What to work on: Your answer must be an exact copy of the entries, containing no images.
------
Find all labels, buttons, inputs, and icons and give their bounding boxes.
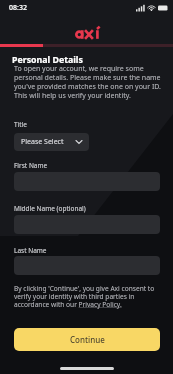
staticText: First Name [14,161,48,170]
staticText: To open your account, we require some pe… [14,64,173,100]
staticText: Title [14,120,27,129]
button[interactable]: Please Select [14,133,89,151]
staticText: Personal Details [12,54,83,66]
staticText: Please Select [21,137,64,147]
staticText: Last Name [14,246,47,255]
staticText: By clicking 'Continue', you give Axi con… [14,284,161,309]
button[interactable]: Continue [14,328,160,351]
staticText: 08:32 [9,3,27,13]
staticText: Middle Name (optional) [14,204,86,213]
staticText: Continue [70,334,105,345]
------
Answer to this problem:
Find all labels, buttons, inputs, and icons and give their bounding boxes.
staticText: First Name [14,161,48,170]
staticText: To open your account, we require some pe… [14,64,173,100]
staticText: Title [14,120,27,129]
button[interactable]: Please Select [14,133,89,151]
staticText: Personal Details [12,54,83,66]
staticText: Please Select [21,137,64,147]
staticText: Last Name [14,246,47,255]
staticText: By clicking 'Continue', you give Axi con… [14,284,161,309]
button[interactable]: Continue [14,328,160,351]
staticText: 08:32 [9,3,27,13]
staticText: Middle Name (optional) [14,204,86,213]
staticText: Continue [70,334,105,345]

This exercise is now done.